25 setembro 2010
Ataque ao Conforto
Foram-se as férias num verão ardente, regressaram as aulas e o(s) trabalho(s), as idas e vindas, num vaivém de cá para lá, de lá para cá. Volto a ser consumidor do “Alfa”, semanalmente, ou o “Alfa” volta a consumir-me todas as semanas. Explico: estas viagens podiam ser proveitosas, se houvesse paz para isso. Abro livros para devassar as suas páginas, a intimidade que eles escondem; folheio documentos para os apreender e estudar. Tarefa árdua.
A cada instante, há vozes alheias que assaltam o lugar onde me sento. Vozes vindas de todos os lados, hostis, penetrantes, que irritam, que ferem, que desarrumam toda a tentativa de ordem. Uma voz atrás de mim que ataca de surpresa, descarregando sobre as minhas costas sons ásperos; logo outra, ao lado, que se infiltra de fininho, anavalhando de través, voz de donzela faladora; e outra que salta de um lugar obscuro, como um obus que proviesse de um esconderijo, incitando a identificar o sítio de onde ela, invisível, se expande; depois outra que metralha palavras em série, rajadas cortantes, separadas por pequenos intervalos (é a voz de um tipo emproado, um jovem “yuppie”, um banco atrás do meu, do outro lado); e mais outra, esta de um sujeitinho à frente, de que só diviso um farrusco de barba, atroando descompassadamente, em convulsão, como se estivesse perdido na selva.
Tudo vai bater ali, no meu assento, como se a carruagem fosse uma batalha campal, onde, além das vozes em refrega, soam campainhas, batuques, cornetas e cornetins, numa panóplia musical que é uma espécie de signo tradutor dos caracteres de cada um dos falantes. E é cada um!
Falo, claro, dos telemóveis, essa invenção tecnológica que infestou o mundo de tagarelice. Este é um tema que tenho tratado por várias vezes, até quando escrevia crónicas para o jornal. E não se diga que não é um tema muito sério, até mesmo de saúde pública. Dá a impressão que anda tudo maluco. Perdeu-se por completo a noção das fronteiras, das conveniências, do respeito por nós e pelos outros. Como se, na ausência de qualquer juízo crítico e de qualquer resquício de bom senso, fosse necessário mandar de novo a maior parte das pessoas para a escola, para aprenderem regras básicas de civismo e de comportamento social. Ou, então, para qualquer estabelecimento de saúde mental onde pudessem ser tratadas.
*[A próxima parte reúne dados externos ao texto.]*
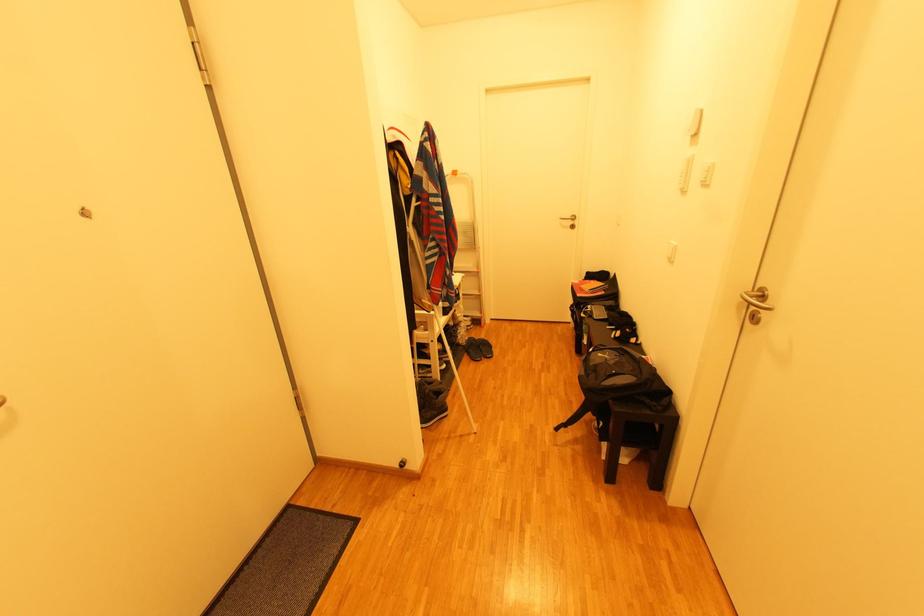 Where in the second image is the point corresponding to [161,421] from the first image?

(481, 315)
Numa das crónicas que escrevi sobre o tema, há uns anos atrás, relatei o episódio de um professor universitário que desatou a telefonar desaforadamente para uma sua namorada e também, pelos vistos, discípula. O homem falava tão alto e tão desbragadamente sobre sexo, com uma linguagem tão “libertina”, que todas as pessoas começaram a ver de onde procedia o desaforo. E, como ele estava enterrado no assento à minha frente, sem casaco, sem sapatos (era um dia quente de Verão), todo estirado, e ninguém o via, a minha mulher, que ia ao meu lado, disse-me para eu me levantar, porque as pessoas certamente pensariam que o autor de tão insolente “rêverie” era eu. Bem, o episódio lúbrico terminou ao fim de algum tempo. Mas, durante o trajecto até à “cidade dos doutores”, o homenzinho não cessou de fazer telefonemas em tom altissonante, quase sempre para a tal namorada, e de uma dessas vezes, até deixou perceber que lhe andava a fazer um trabalho para ela apresentar não sei onde. Interroguei-me sobre o motivo que levaria uma pessoa destas (uma “figura pública”) a comportar-se deste modo: se era provocação; se era desvario ou se era alheamento patológico do ambiente em que se encontrava. Não encontrei resposta, mas o que é certo é que esse cavalheiro, para mim, passou a valer zero.
É como, agora, este “yuppie” que metralha sem cessar, embora sem o estilo baixo-doutoral do outro. Tem o aparelho pousado sobre a mesinha do assento e está constantemente a inspeccioná-lo. Fala de negócios, salvo erro, e eu não consigo fixar a minha atenção nas coisas que me interessam. Tento esforçadamente, mas debalde. Um dia destes vou abandonar a classe “Conforto” e vou para a outra – a “Turística”. Talvez lá não haja tanta gente destravada de língua, tão ciosa de exibir os seus negócios, a sua relevância social, académica e profissional, o seu lustroso mundo de relações, a sua intimidade apalhaçada. Talvez lá, enfim, possa encontrar um espaço civilizado e mais saudável. Ou, então, serei eu como aquela personagem de um conto de Luísa Costa Gomes, de quem o narrador diz: «Não lhe ocorre que o mundo é um lugar impossível».